Swift's essay created a backlash within Georgian society after its publication. The work was aimed at the elite, and they responded in turn. Several prominent members of society wrote to Swift regarding the work. Lord Bathurst's letter (12 February 1729–30) intimated that he certainly understood the message, and interpreted it as a work of comedy:

I did immediately propose it to Lady Bathurst, as your advice, particularly for her last boy, which was born the plumpest, finest thing, that could be seen; but she fell in a passion, and bid me send you word, that she would not follow your direction, but that she would breed him up to be a parson, and he should live upon the fat of the land; or a lawyer, and then, instead of being eat himself, he should devour others. You know women in passion never mind what they say; but, as she is a very reasonable woman, I have almost brought her over now to your opinion; and having convinced her, that as matters stood, we could not possibly maintain all the nine, she does begin to think it reasonable the youngest should raise fortunes for the eldest: and upon that foot a man may perform family duty with more courage and zeal; for, if he should happen to get twins, the selling of one might provide for the other. Or if, by any accident, while his wife lies in with one child, he should get a second upon the body of another woman, he might dispose of the fattest of the two, and that would help to breed up the other.

The more I think upon this scheme, the more reasonable it appears to me; and it ought by no means to be confined to Ireland; for, in all probability, we shall, in a very little time, be altogether as poor here as you are there. I believe, indeed, we shall carry it farther, and not confine our luxury only to the eating of children; for I happened to peep the other day into a large assembly [Parliament] not far from Westminster-hall, and I found them roasting a great fat fellow, [ Walpole again ] For my own part, I had not the least inclination to a slice of him; but, if I guessed right, four or five of the company had a devilish mind to be at him. Well, adieu, you begin now to wish I had ended, when I might have done it so conveniently.

==Modern usage==
A Modest Video Game Proposal is the title of an open letter sent by activist/former attorney Jack Thompson on 10 October 2005.

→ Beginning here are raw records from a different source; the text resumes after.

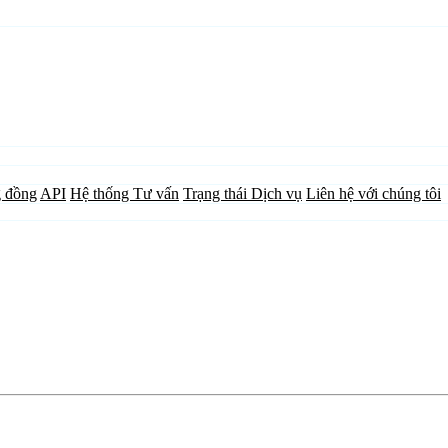
 đồng
API
Hệ thống Tư vấn
Trạng thái Dịch vụ
Liên hệ với chúng tôi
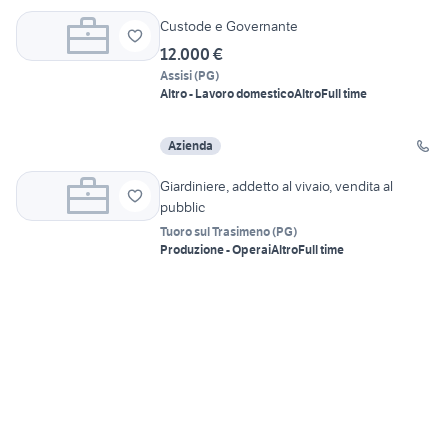
Custode e Governante
12.000 €
Assisi
(
PG
)
Altro - Lavoro domestico
Altro
Full time
Azienda
Giardiniere, addetto al vivaio, vendita al
pubblic
Tuoro sul Trasimeno
(
PG
)
Produzione - Operai
Altro
Full time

The 2012 horror film Butcher Boys, written by The Texas Chain Saw Massacre co-writer Kim Henkel, is an updating of Jonathan Swift's A Modest Proposal. Henkel imagined the descendants of people who actually took Swift's proposal seriously. The film opens with a quote from J. Swift.

The 2023 song "Eat Your Young" written by Irish musician Hozier is a reference to "A Modest Proposal". It combines themes regarding the anti-war and anti-income-inequality movement, and uses Swift's essay as a framework to compare those modern problems to those same problems during Swift's time.

The July 2023 Channel 4 mockumentary Gregg Wallace: The British Miracle Meat, written by British comedy writer Matt Edmonds, updates A Modest Proposal and presents it in a similar format to Wallace's Inside the Factory, with human meat given as a potential solution to the UK's cost of living crisis. The words "a modest proposal" are used in Wallace's summing up at the end of the programme, and Swift is credited.